Second-Best

The 1966 Vidalia Vikings

This is game No. 5 of the top 40 games featuring Concordia Parish team.  

There were a number of Vidalia Vikings pulling for the Ferriday Trojans last December when Ferriday High defeated Many for the Class 2A state championship.

In 1966, Vidalia High faced Buras for the Class A title on its home field.

“We were 150 percent behind Vidalia,” said former Ferriday Bulldog Mike Rabb.

Unfortunately, the Vikings came up short in their quest for a title, falling to Buras, 17-13.

Dr. Stuart Guey, a dentist who lives in Belle Chasse, will never forget his first visit to Vidalia.

Not only because he was quarterback of the 1966 Buras football team that defeated Vidalia 17-13 to win the state championship. But more because of what that championship meant to members of that team which had been through so much and would go through so much more because of hurricanes named Betsy, Camille and Katrina.

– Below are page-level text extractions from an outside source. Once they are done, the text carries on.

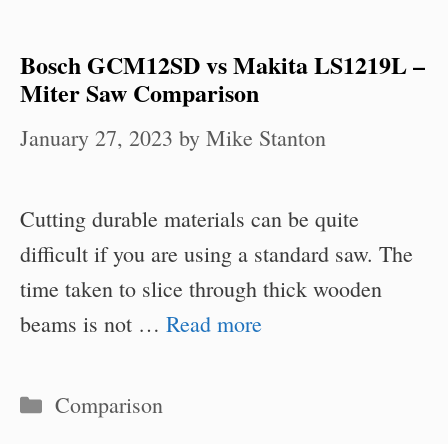
Bosch GCM12SD vs Makita LS1219L –
Miter Saw Comparison
January 27, 2023
by
Mike Stanton
Cutting durable materials can be quite
difficult if you are using a standard saw. The
time taken to slice through thick wooden
beams is not …
Read more
Categories
Comparison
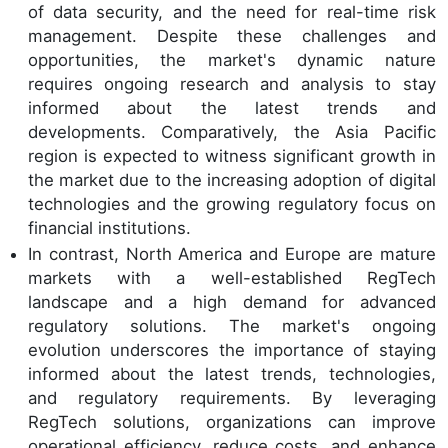
of data security, and the need for real-time risk
management. Despite these challenges and
opportunities, the market's dynamic nature
requires ongoing research and analysis to stay
informed about the latest trends and
developments. Comparatively, the Asia Pacific
region is expected to witness significant growth in
the market due to the increasing adoption of digital
technologies and the growing regulatory focus on
financial institutions.
In contrast, North America and Europe are mature
markets with a well-established RegTech
landscape and a high demand for advanced
regulatory solutions. The market's ongoing
evolution underscores the importance of staying
informed about the latest trends, technologies,
and regulatory requirements. By leveraging
RegTech solutions, organizations can improve
operational efficiency, reduce costs, and enhance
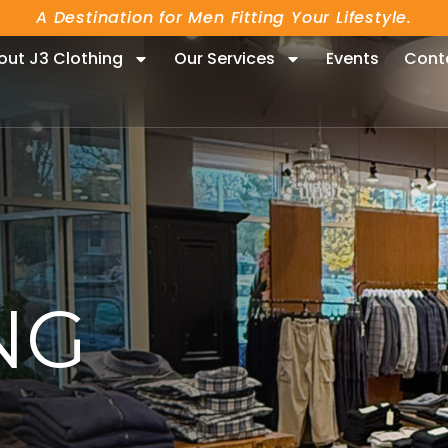
A Destination for Men Fitting Your Lifestyle.
out J3 Clothing
Our Services
Events
Cont
NG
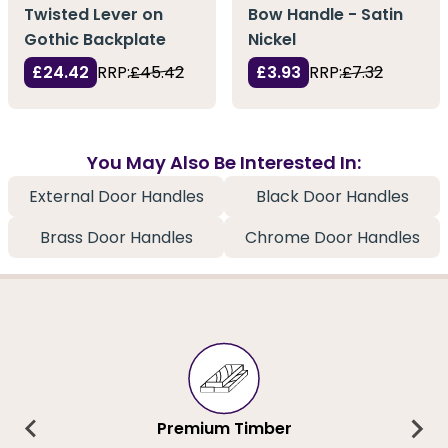
Twisted Lever on
Bow Handle - Satin
Gothic Backplate
Nickel
£24.42
RRP:
£45.42
£3.93
RRP:
£7.32
You May Also Be Interested In:
External Door Handles
Black Door Handles
Brass Door Handles
Chrome Door Handles
Premium Timber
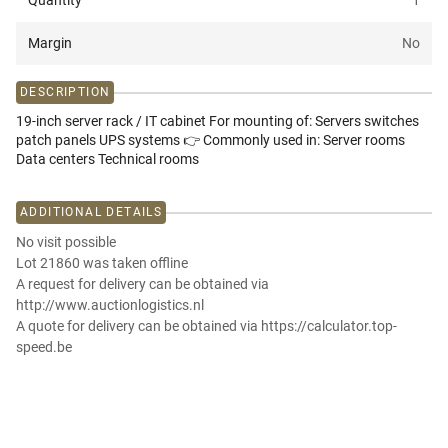
Quantity
1
Margin
No
DESCRIPTION
19-inch server rack / IT cabinet For mounting of: Servers switches
patch panels UPS systems 👉 Commonly used in: Server rooms
Data centers Technical rooms
ADDITIONAL DETAILS
No visit possible
Lot 21860 was taken offline
A request for delivery can be obtained via
http://www.auctionlogistics.nl
A quote for delivery can be obtained via https://calculator.top-
speed.be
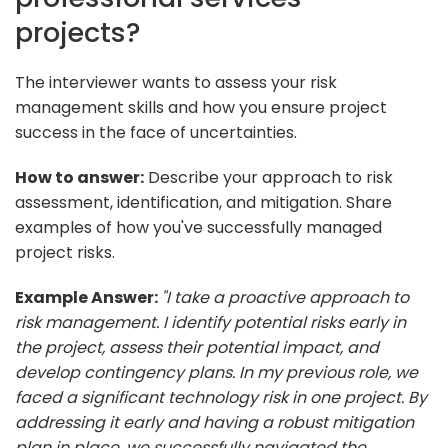
projects?
The interviewer wants to assess your risk
management skills and how you ensure project
success in the face of uncertainties.
How to answer:
Describe your approach to risk
assessment, identification, and mitigation. Share
examples of how you've successfully managed
project risks.
Example Answer:
"I take a proactive approach to
risk management. I identify potential risks early in
the project, assess their potential impact, and
develop contingency plans. In my previous role, we
faced a significant technology risk in one project. By
addressing it early and having a robust mitigation
plan in place, we successfully navigated the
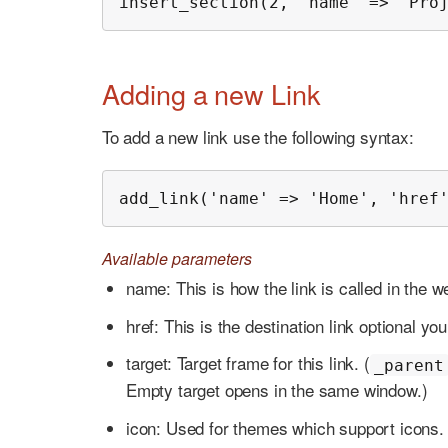
insert_section(2, 'name' => 'Pro
Adding a new Link
To add a new link use the following syntax:
add_link('name' => 'Home', 'href
Available parameters
name: This is how the link is called in the w
href: This is the destination link optional yo
target: Target frame for this link. (
_parent
Empty target opens in the same window.)
icon: Used for themes which support icons.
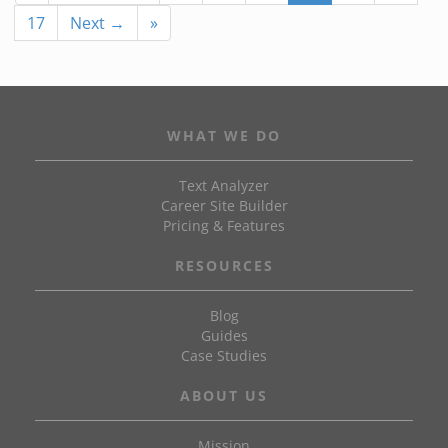
17
Next →
»
WHAT WE DO
Text Analyzer
Career Site Builder
Pricing & Features
RESOURCES
Blog
Guides
Case Studies
ABOUT US
Mission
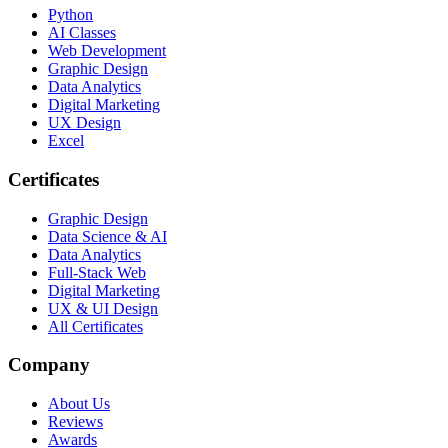
Python
AI Classes
Web Development
Graphic Design
Data Analytics
Digital Marketing
UX Design
Excel
Certificates
Graphic Design
Data Science & AI
Data Analytics
Full-Stack Web
Digital Marketing
UX & UI Design
All Certificates
Company
About Us
Reviews
Awards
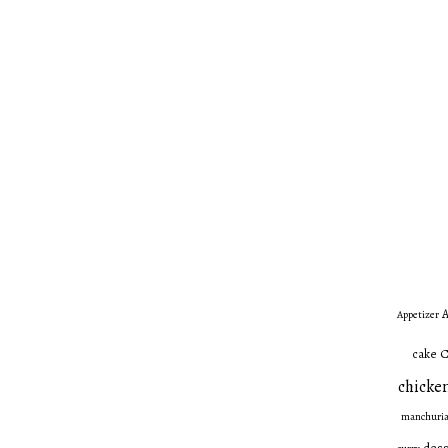
A
Appetizer
C
cake
chicken
manchuri
dess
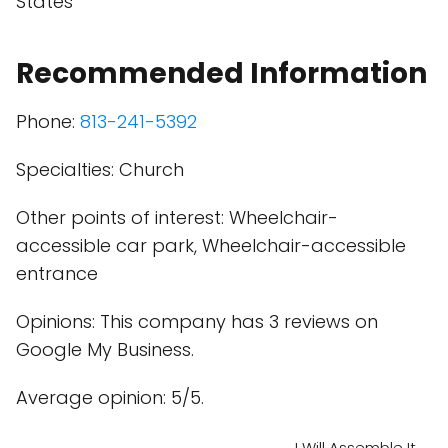
States
Recommended Information
Phone:
813-241-5392
Specialties: Church
Other points of interest: Wheelchair-
accessible car park, Wheelchair-accessible
entrance
Opinions: This company has 3 reviews on
Google My Business.
Average opinion: 5/5.
I Will Assemble It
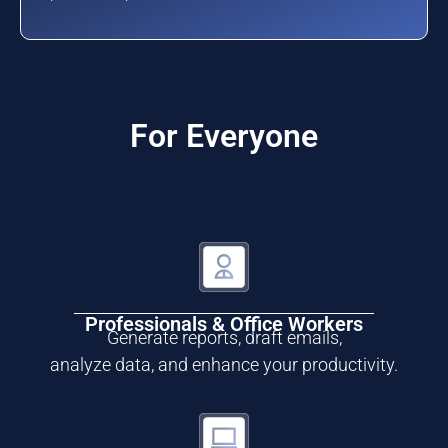
For Everyone
Professionals & Office Workers
Generate reports, draft emails,
analyze data, and enhance your productivity.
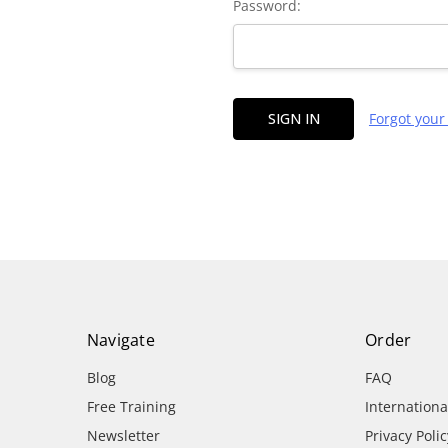
Password:
Forgot you
Navigate
Order
Blog
FAQ
Free Training
Internation
Newsletter
Privacy Polic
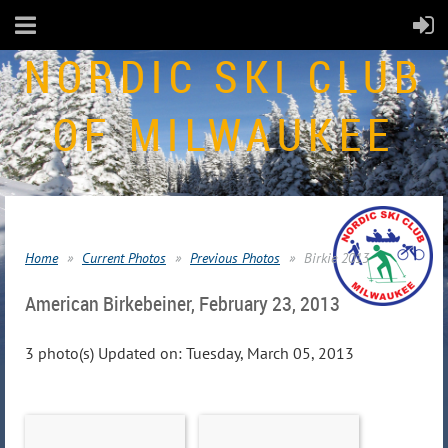
NORDIC SKI CLUB
OF MILWAUKEE
Home
Current Photos
Previous Photos
Birkie 2013
American Birkebeiner, February 23, 2013
3 photo(s)
Updated on: Tuesday, March 05, 2013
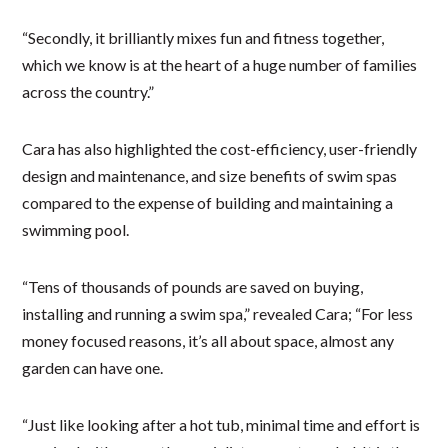
“Secondly, it brilliantly mixes fun and fitness together,
which we know is at the heart of a huge number of families
across the country.”
Cara has also highlighted the cost-efficiency, user-friendly
design and maintenance, and size benefits of swim spas
compared to the expense of building and maintaining a
swimming pool.
“Tens of thousands of pounds are saved on buying,
installing and running a swim spa,” revealed Cara; “For less
money focused reasons, it’s all about space, almost any
garden can have one.
“Just like looking after a hot tub, minimal time and effort is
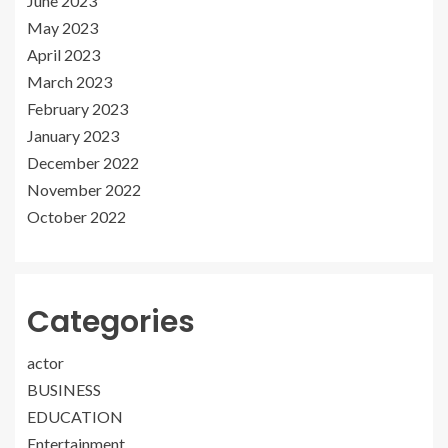
June 2023
May 2023
April 2023
March 2023
February 2023
January 2023
December 2022
November 2022
October 2022
Categories
actor
BUSINESS
EDUCATION
Entertainment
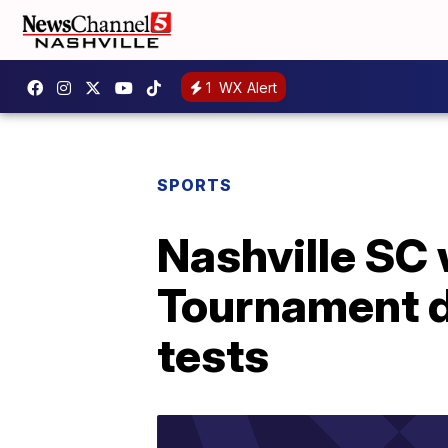
1
WX Alert
SPORTS
Nashville SC
Tournament d
tests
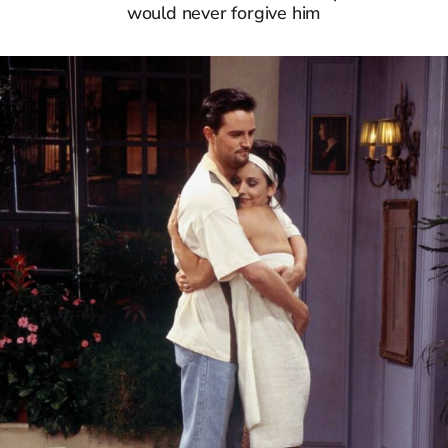
would never forgive him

“Those guys on the Vidalia team then are part of our lives,” Guey said. “They have a place in our hearts. I would love to develop some kind of relationship with them. That was a special game. And they were a special group. I have people who come into my office now and say they were at that game. We had so much to overcome, even in that game. It kind of mirrored what we had to go through to get there.”

As teenagers, Guey and his teammates went through a lot of turmoil, caused by desegregation orders and Hurricane Betsy in 1965.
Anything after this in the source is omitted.